Companies need to pit the advantages and challenges against each other to understand whether they should choose free-to-use data for their machine learning applications.
benefits
- The data is easily available to access. Due to the availability of data, the application development cost is significantly reduced.
- The time and effort spent collecting data for the application is greatly reduced since the data set is readily available.
- There are an abundance of community forums or help groups that help in learning, adapting, and improving the dataset.
- One of the main advantages of the open source dataset is that it does not place any restrictions on customization.
- Open source data is available to a large segment of the population, making analysis and innovation possible without financial barriers.
Challenges
- Data for the project is difficult to obtain. In addition, there is a possibility of loss of information and incorrect use of available data.
- Obtaining ownership data takes time and effort and is expensive
- While the data may be easier to obtain, the cost of knowledge and analysis may outweigh the initial advantage.
- Other developers also use the same data to develop applications.
- These datasets are highly vulnerable to security, privacy, and consent violations.
How does Shaip support OCR and handwriting recognition projects?
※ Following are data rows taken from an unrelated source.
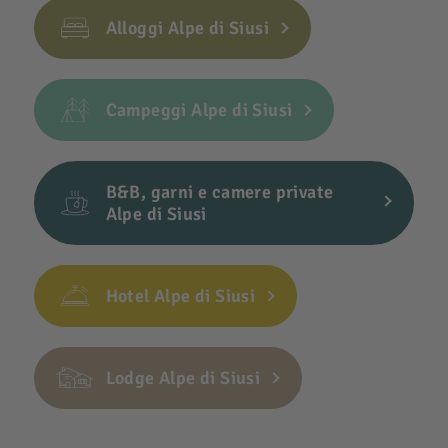
Alloggi Alpe di Siusi
Campeggi Alpe di Siusi
B&B, garni e camere private
Alpe di Siusi
Hotel Alpe di Siusi
Lodge Alpe di Siusi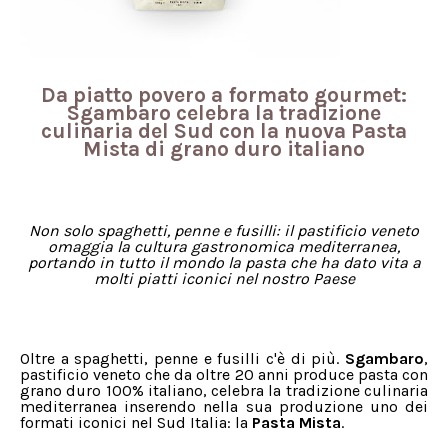
Da piatto povero a formato gourmet:
Sgambaro celebra la tradizione
culinaria del Sud con la nuova Pasta
Mista di grano duro italiano
Non solo spaghetti, penne e fusilli: il pastificio veneto
omaggia la cultura gastronomica mediterranea,
portando in tutto il mondo la pasta che ha dato vita a
molti piatti iconici nel nostro Paese
Oltre a spaghetti, penne e fusilli c'è di più.
Sgambaro
,
pastificio veneto che da oltre 20 anni produce pasta con
grano duro 100% italiano, celebra la tradizione culinaria
mediterranea inserendo nella sua produzione uno dei
formati iconici nel Sud Italia: la
Pasta Mista
.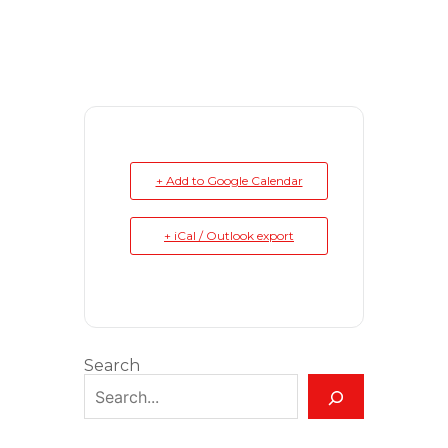
+ Add to Google Calendar
+ iCal / Outlook export
Search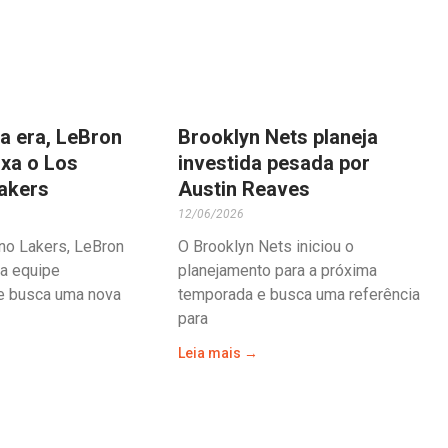
a era, LeBron
Brooklyn Nets planeja
xa o Los
investida pesada por
akers
Austin Reaves
12/06/2026
no Lakers, LeBron
O Brooklyn Nets iniciou o
a equipe
planejamento para a próxima
 e busca uma nova
temporada e busca uma referência
para
Leia mais →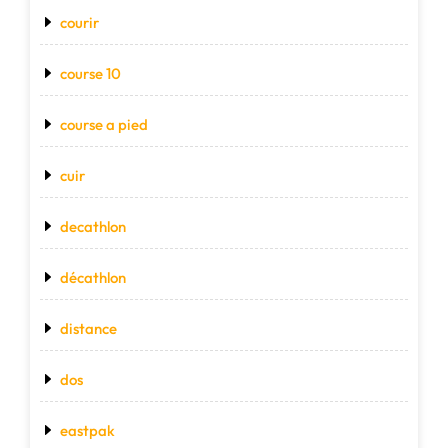
courir
course 10
course a pied
cuir
decathlon
décathlon
distance
dos
eastpak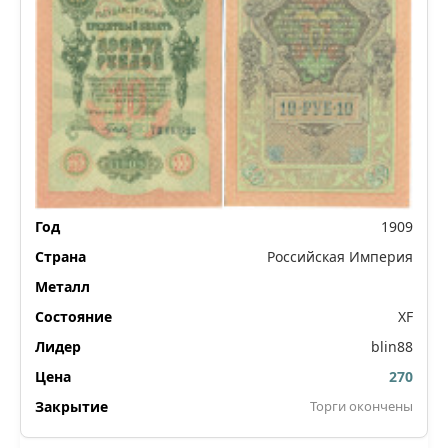
1909
Российская Империя
XF
blin88
270
Торги окончены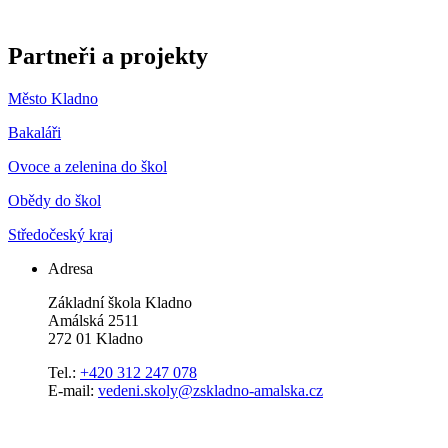
Partneři a projekty
Město Kladno
Bakaláři
Ovoce a zelenina do škol
Obědy do škol
Středočeský kraj
Adresa
Základní škola Kladno
Amálská 2511
272 01 Kladno
Tel.:
+420 312 247 078
E-mail:
vedeni.skoly@zskladno-amalska.cz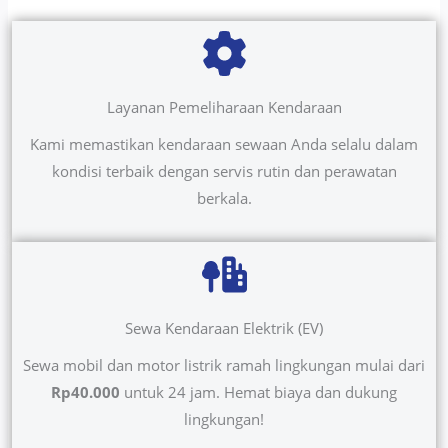
Layanan Pemeliharaan Kendaraan
Kami memastikan kendaraan sewaan Anda selalu dalam
kondisi terbaik dengan servis rutin dan perawatan
berkala.
Sewa Kendaraan Elektrik (EV)
Sewa mobil dan motor listrik ramah lingkungan mulai dari
Rp40.000
untuk 24 jam. Hemat biaya dan dukung
lingkungan!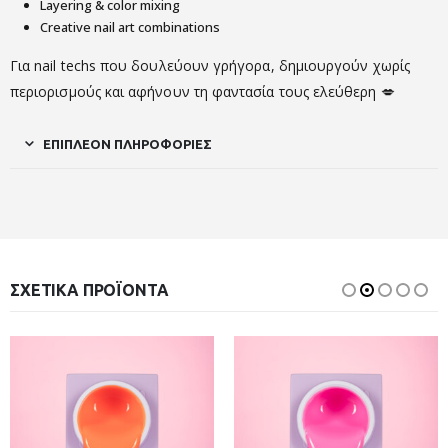
Layering & color mixing
Creative nail art combinations
Για nail techs που δουλεύουν γρήγορα, δημιουργούν χωρίς
περιορισμούς και αφήνουν τη φαντασία τους ελεύθερη 💋
ΕΠΙΠΛΈΟΝ ΠΛΗΡΟΦΟΡΊΕΣ
ΣΧΕΤΙΚΆ ΠΡΟΪΌΝΤΑ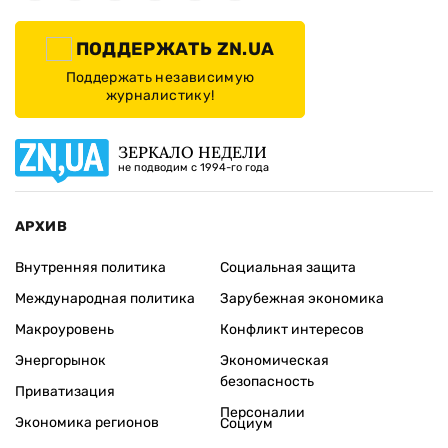
ПОДДЕРЖАТЬ ZN.UA
Поддержать независимую
журналистику!
ЗЕРКАЛО НЕДЕЛИ
не подводим с 1994-го года
АРХИВ
Внутренняя политика
Социальная защита
Международная политика
Зарубежная экономика
Макроуровень
Конфликт интересов
Энергорынок
Экономическая
безопасность
Приватизация
Персоналии
Экономика регионов
Социум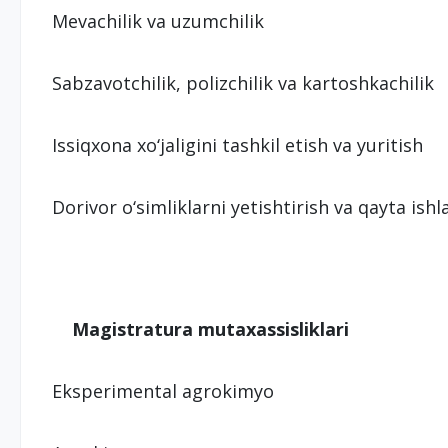
Mevachilik va uzumchilik
Sabzavotchilik, polizchilik va kartoshkachilik
Issiqxona xo‘jaligini tashkil etish va yuritish
Dorivor o‘simliklarni yetishtirish va qayta ish
Magistratura mutaxassisliklari
Eksperimental agrokimyo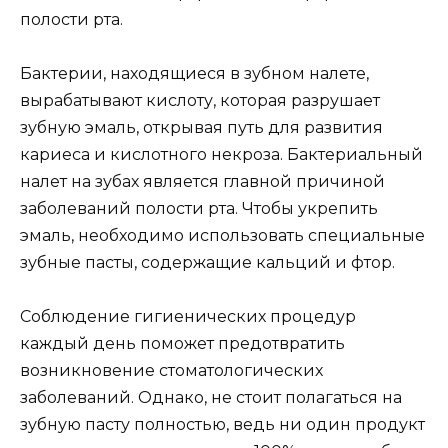
полости рта.
Бактерии, находящиеся в зубном налете,
вырабатывают кислоту, которая разрушает
зубную эмаль, открывая путь для развития
кариеса и кислотного некроза. Бактериальный
налет на зубах является главной причиной
заболеваний полости рта. Чтобы укрепить
эмаль, необходимо использовать специальные
зубные пасты, содержащие кальций и фтор.
Соблюдение гигиенических процедур
каждый день поможет предотвратить
возникновение стоматологических
заболеваний. Однако, не стоит полагаться на
зубную пасту полностью, ведь ни один продукт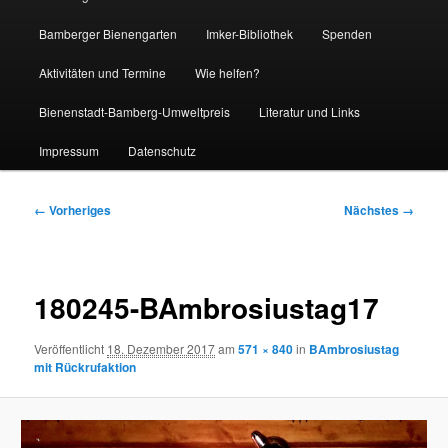
Bamberger Bienengarten
Imker-Bibliothek
Spenden
Aktivitäten und Termine
Wie helfen?
Bienenstadt-Bamberg-Umweltpreis
Literatur und Links
Impressum
Datenschutz
Bilder-
← Vorheriges
Nächstes →
Navigation
180245-BAmbrosiustag17
Veröffentlicht
18. Dezember 2017
am
571 × 840
in
BAmbrosiustag
mit Rückrufaktion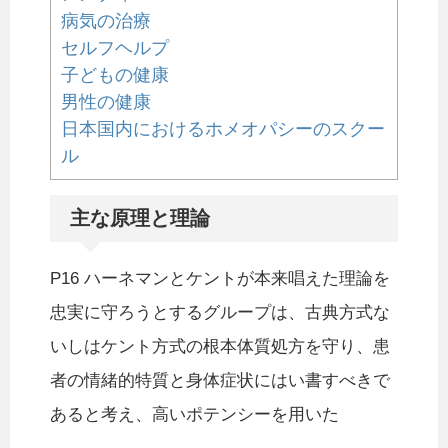
病気の治療
セルフヘルプ
子どもの健康
男性の健康
日本国内におけるホメオパシーのスクー
ル
主な原理と理論
P16 ハーネマンとケントが本来唱えた理論を
忠実に守ろうとするグループは、古典方式な
いしはケント方式の根本体質処方を守り、患
者の情緒的特質と身体症状にはい書すべきで
あると考え、高いポテンシーを用いた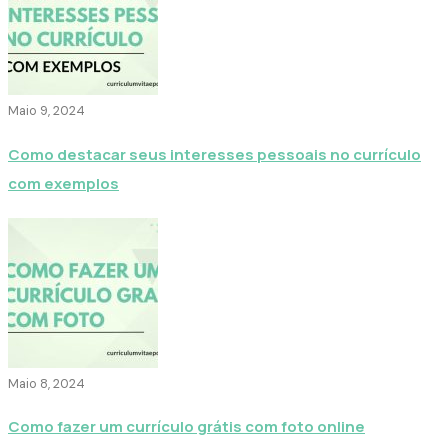
Maio 9, 2024
Como destacar seus interesses pessoais no currículo
com exemplos
Maio 8, 2024
Como fazer um currículo grátis com foto online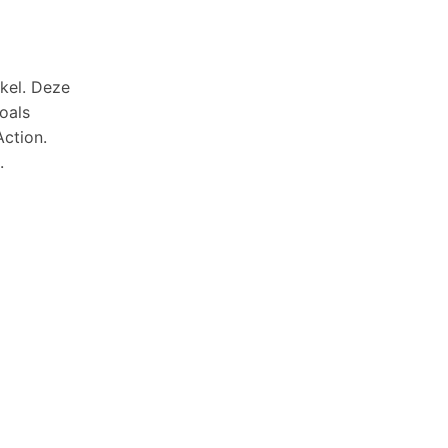
kel. Deze
zoals
Action.
.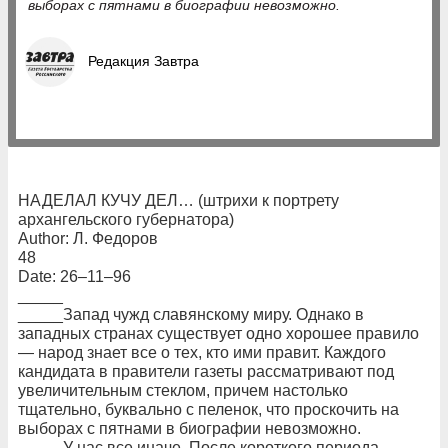
выборах с пятнами в биографии невозможно.
Редакция Завтра
НАДЕЛАЛ КУЧУ ДЕЛ… (штрихи к портрету
архангельского губернатора)
Author: Л. Федоров
48
Date: 26–11–96
_____
_____Запад чужд славянскому миру. Однако в
западных странах существует одно хорошее правило
— народ знает все о тех, кто ими правит. Каждого
кандидата в правители газеты рассматривают под
увеличительным стеклом, причем настолько
тщательно, буквально с пеленок, что проскочить на
выборах с пятнами в биографии невозможно.
_____У нас все иначе. После короткого периода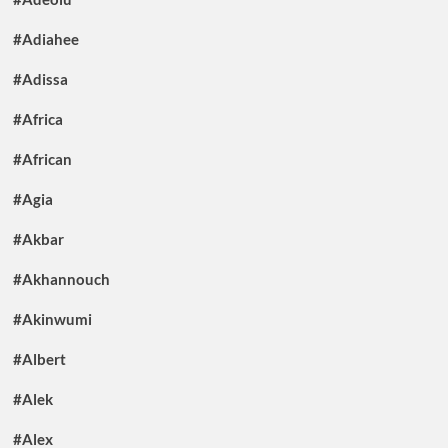
#Adiahee
#Adissa
#Africa
#African
#Agia
#Akbar
#Akhannouch
#Akinwumi
#Albert
#Alek
#Alex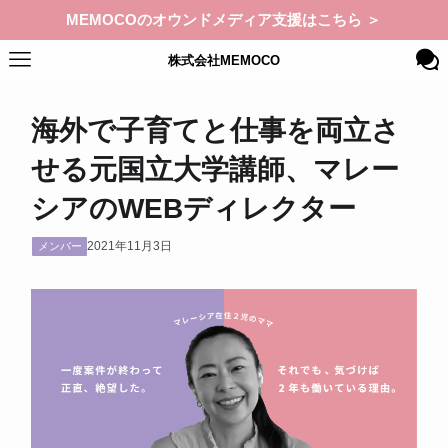
MEMOCOのオウンドメディア支援はこちら ＞
株式会社MEMOCO
海外で子育てと仕事を両立さ
せる元国立大学講師、マレー
シアのWEBディレクター
2021年11月3日
メンバー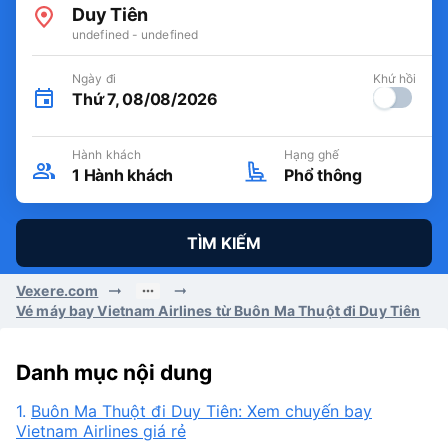
Duy Tiên
undefined - undefined
Ngày đi
Khứ hồi
Thứ 7, 08/08/2026
Hành khách
Hạng ghế
1
Hành khách
Phổ thông
TÌM KIẾM
Vexere.com
Vé máy bay Vietnam Airlines từ Buôn Ma Thuột đi Duy Tiên
Danh mục nội dung
1.
Buôn Ma Thuột đi Duy Tiên: Xem chuyến bay
Vietnam Airlines giá rẻ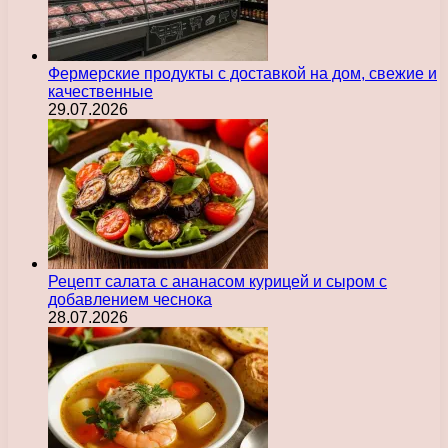
Фермерские продукты с доставкой на дом, свежие и
качественные
29.07.2026
Рецепт салата с ананасом курицей и сыром с
добавлением чеснока
28.07.2026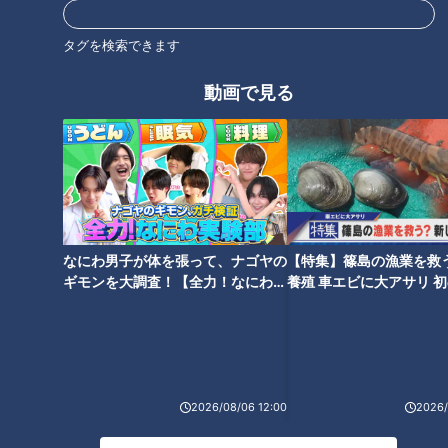
タグを検索できます
橋の真隣に現れる巨大なアーチ
まるで神殿！？100年前の鉄道
動画で見る
橋！岩手県“三陸道”の側道から
橋脚も 愛知「豊橋鉄道田口線」
見る高速道路の絶景とは
の廃線跡を巡る旅！
なにわ男子が体を張って、ナゴヤの
【特集】篠島の漁業を救
ギモンを大調査！【全力！なにわ実
養殖 車エビに大アサリ 
日本一人口の少ない町に眠る線
まるで天国への階段？ケーブル
験部～ナゴヤのギモン、ガチ検証
【newsX】
路跡！当時のトロッコレール発
カーが通っていた廃線跡の道
～】
見で道マニアも感動！“廃道”を
道マニアとっておきの廃道とは
巡る旅
2026/08/06 12:00
2026/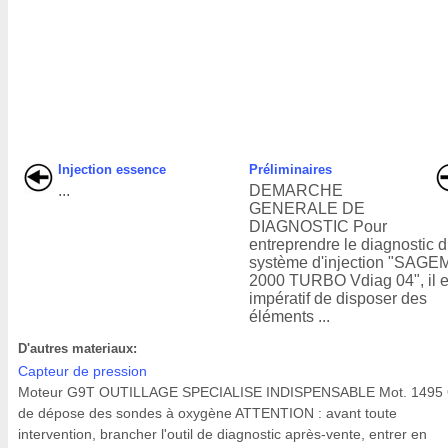
Injection essence
Préliminaires
...
DEMARCHE
GENERALE DE
DIAGNOSTIC Pour
entreprendre le diagnostic 
système d'injection "SAGE
2000 TURBO Vdiag 04", il e
impératif de disposer des
éléments ...
D'autres materiaux:
Capteur de pression
Moteur G9T OUTILLAGE SPECIALISE INDISPENSABLE Mot. 1495 O
de dépose des sondes à oxygène ATTENTION : avant toute
intervention, brancher l'outil de diagnostic après-vente, entrer en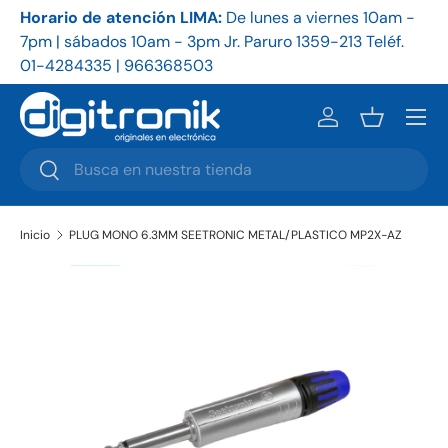
Horario de atención LIMA:
De
lunes a viernes 10am -
Ho
Ir al contenido
7pm | sábados 10am - 3pm Jr. Paruro 1359-213 Teléf.
9a
01-4284335 | 966368503
86
Menú
Iniciar sesión
Cesta
Buscar
Buscar
Inicio
PLUG MONO 6.3MM SEETRONIC METAL/PLASTICO MP2X-AZ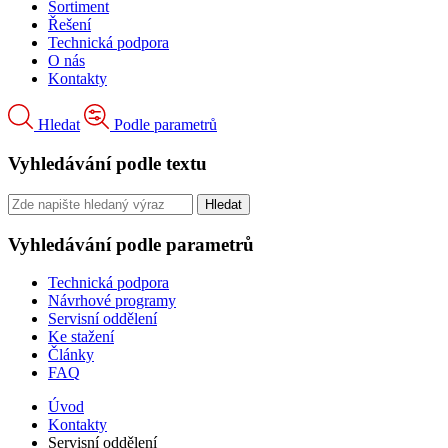
Sortiment
Řešení
Technická podpora
O nás
Kontakty
Hledat
Podle parametrů
Vyhledávání podle textu
Vyhledávání podle parametrů
Technická podpora
Návrhové programy
Servisní oddělení
Ke stažení
Články
FAQ
Úvod
Kontakty
Servisní oddělení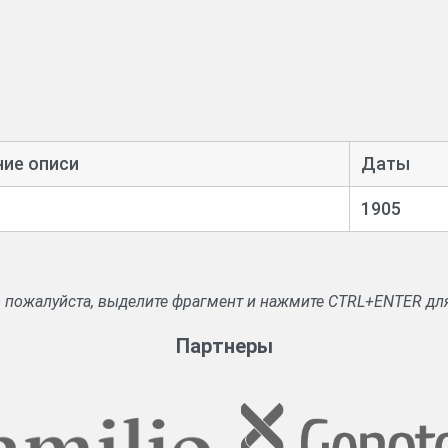
ние описи
Даты
1905
, пожалуйста, выделите фрагмент и нажмите CTRL+ENTER дл
Партнеры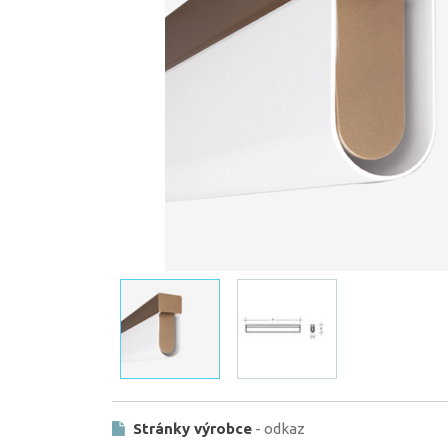
Stránky výrobce
- odkaz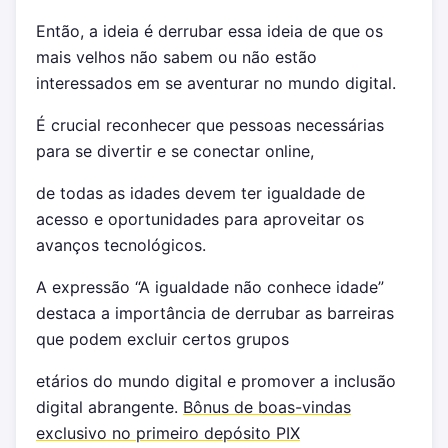
Então, a ideia é derrubar essa ideia de que os
mais velhos não sabem ou não estão
interessados em se aventurar no mundo digital.
É crucial reconhecer que pessoas necessárias
para se divertir e se conectar online,
de todas as idades devem ter igualdade de
acesso e oportunidades para aproveitar os
avanços tecnológicos.
A expressão “A igualdade não conhece idade”
destaca a importância de derrubar as barreiras
que podem excluir certos grupos
etários do mundo digital e promover a inclusão
digital abrangente.
Bônus de boas-vindas
exclusivo no primeiro depósito PIX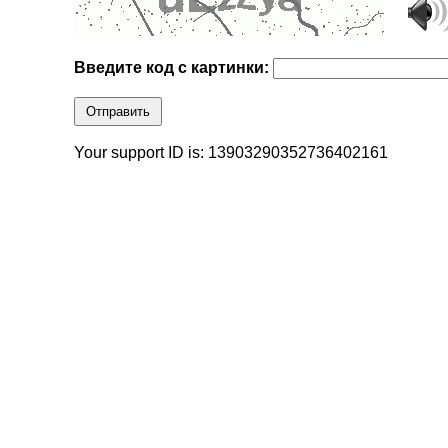
Введите код с картинки:
Отправить
Your support ID is: 13903290352736402161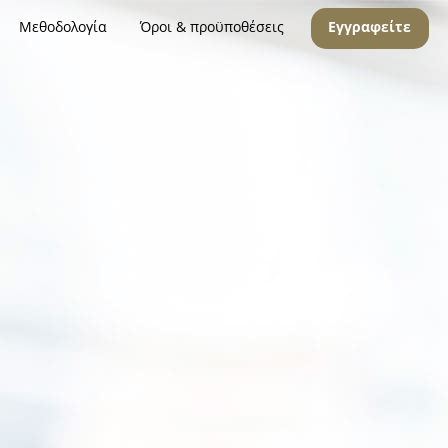
Μεθοδολογία
Όροι & προϋποθέσεις
Εγγραφείτε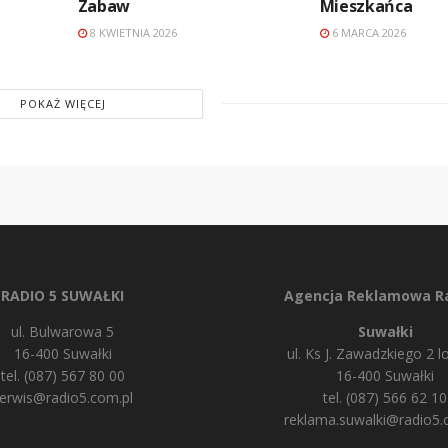
Zabaw
Mieszkańca
8 KWIETNIA 2026
6 MARCA 2026
POKAŻ WIĘCEJ
RADIO 5 SUWAŁKI
Agencja Reklamowa Ra
ul. Bulwarowa 5
Suwałki
16-400 Suwałki
ul. Ks J. Zawadzkiego 2 lo
tel. (087) 567 80 00
16-400 Suwałki
erwis@radio5.com.pl
tel. (087) 566 62 10
reklama.suwalki@radio5.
He’s old Optical character recognition (OCR) training data services. Associate open dataset organization with custom Data collection Across more than 60 languages, including printed documents, handwriting, receipts, and IDs. Shaip annotation workflows add the common layers that OCR datasets miss: line-level bounding boxes, field-level labels, copy quality control, and writer metadata.
conclusion
The 22 OCR datasets above give you a complete open source foundation across document, scene text, number, handwriting, and multilingual recognition for 2026. Start with an OCR dataset that matches your text type and capture environment, validate it against a saved sample of your real data, and an allocated annotation budget to fill the industry gap. This combination ships faster than building from scratch.